— Your university is known for scientific advances in materials science, metallurgy and mining. In particular, you are developing unmanned technologies. What kind of projects do you currently have in this direction?
— This is the robotization of the mining process. The execution of routine, harmful and dangerous types of work falls on the shoulders of machines without the direct participation of a person in production. We have an interesting project in this direction – our students created the Mark robot for the company Norilsk Nickel as part of the Student Start competition.
“Mark” is a robotic platform with dimensions of 120x120x80 cm, with high permeability, suitable for use in underground works. Each wheel of the platform has its own motor and a vertical axis of rotation for rotation, as well as a system for changing the clearance.
NUST MISIS First Vice-Chancellor Sergey Salikhov
Sergey Gnuskov/NUST MISIS Press Service
An assembly is designed for a high-tech lidar sensor on the platform designed for mine exploration (a set of measurements and calculations to assess the spatial aspect of mine studies), scanning the study area and creating its three-dimensionality. models. The platform moves at a speed of 4 km/h, changing its span from 20 cm to 45 cm. Currently, work is underway to create an IT solution to control this robotic platform, including the development of firmware for the main controller.
— Could you tell us about university projects related to nuclear energy?
— The development of nuclear power engineering means the transition to new types of coolants, an increase in operating temperature and pressure, and, of fundamental importance, an increase in service life of 80 years or more.
All this requires the use of materials with fundamentally new properties, the creation of which, due to the classical comprehensive approach, is not rational and does not provide a qualitative transition to a new level of properties.
So how will you create these new materials?
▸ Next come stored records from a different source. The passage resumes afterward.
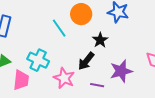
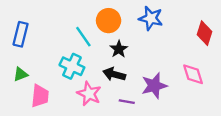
black star: (100, 40) -> (119, 49), moved
cyan cross: (38, 60) -> (72, 66), moved
black arrow: (86, 61) -> (114, 74), turned 66

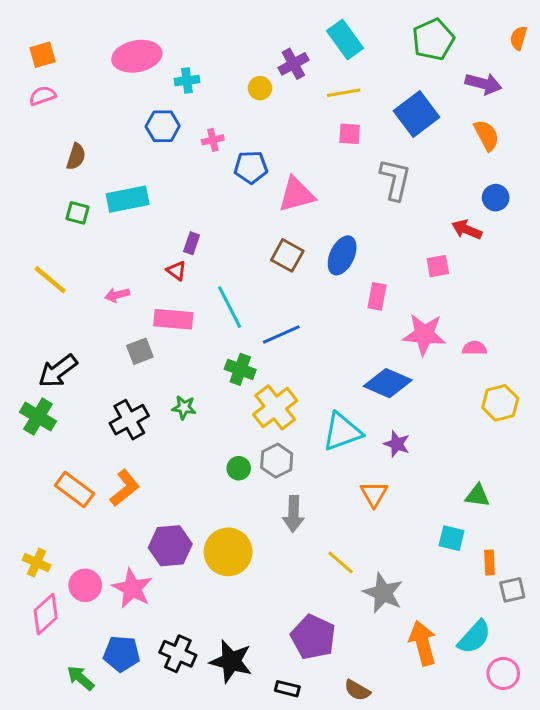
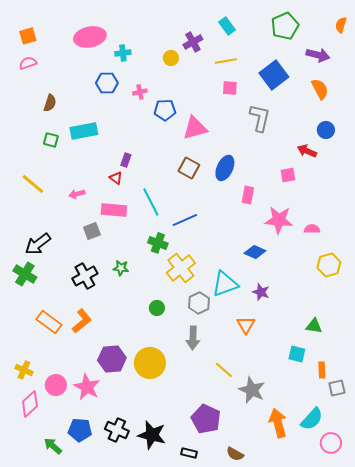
cyan rectangle: (345, 40) -> (227, 26), size x0.7
blue diamond: (388, 383) -> (255, 252), size x0.7
gray hexagon: (277, 461) -> (199, 303), moved

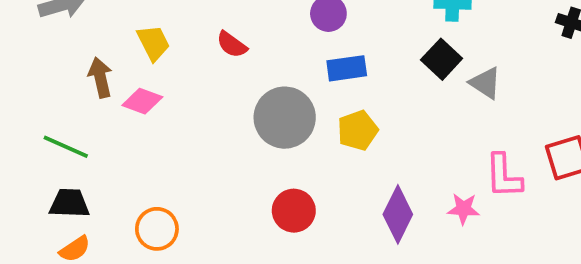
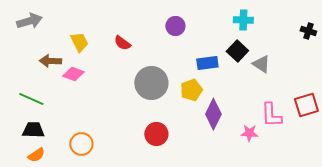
blue rectangle: (347, 68) -> (207, 63), moved
brown arrow: (100, 77) -> (50, 61), turned -75
purple diamond: (398, 214) -> (213, 114), moved

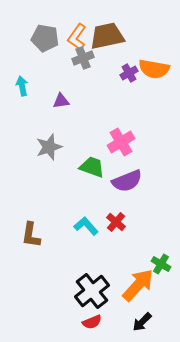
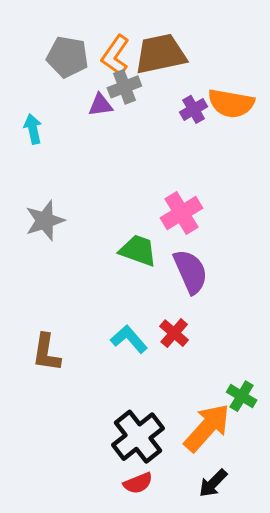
purple triangle: (61, 101) -> (100, 105), moved
gray star: (49, 147) -> (45, 220), moved
purple semicircle: (127, 181) -> (191, 272), turned -92

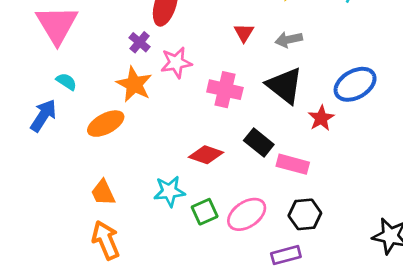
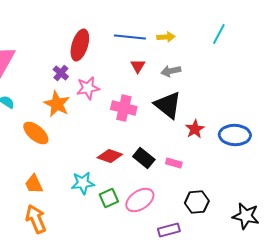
blue ellipse: (355, 84) -> (235, 135), moved, turned 32
orange ellipse: (106, 124) -> (36, 133), turned 68
black rectangle: (259, 143) -> (144, 158), moved
pink rectangle: (293, 164) -> (174, 163), size x0.7
black hexagon: (305, 214) -> (197, 202), moved

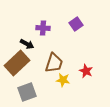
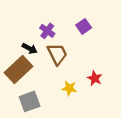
purple cross: (43, 28) -> (47, 31), turned 32
brown trapezoid: (54, 63) -> (57, 54), moved, turned -45

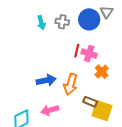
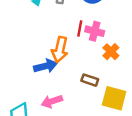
orange arrow: (71, 84) -> (60, 49), moved
brown rectangle: (90, 102) -> (90, 80), moved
– The main set of material properties is formed primarily during solidification, so the problem can be solved by influencing the growth of the solid phase, which will not only ensure the required level of material quality, but also allow materials with a property gradient to be obtained. , including internal reinforcement . It requires the development of high precision technologies, including controlled fusion, precision machining, high precision casting and additive manufacturing.
It should be noted that the implementation of the solidification control project already gives practical results in the case of an additive process (additive technologies is a method of creating three-dimensional objects, parts or things by adding material layer by layer). The action leads to a controlled change in the phase transition kinetics and as a result the predicted (indicated by the technologist) primary crystal structure.
— What practical results do you expect from using this method?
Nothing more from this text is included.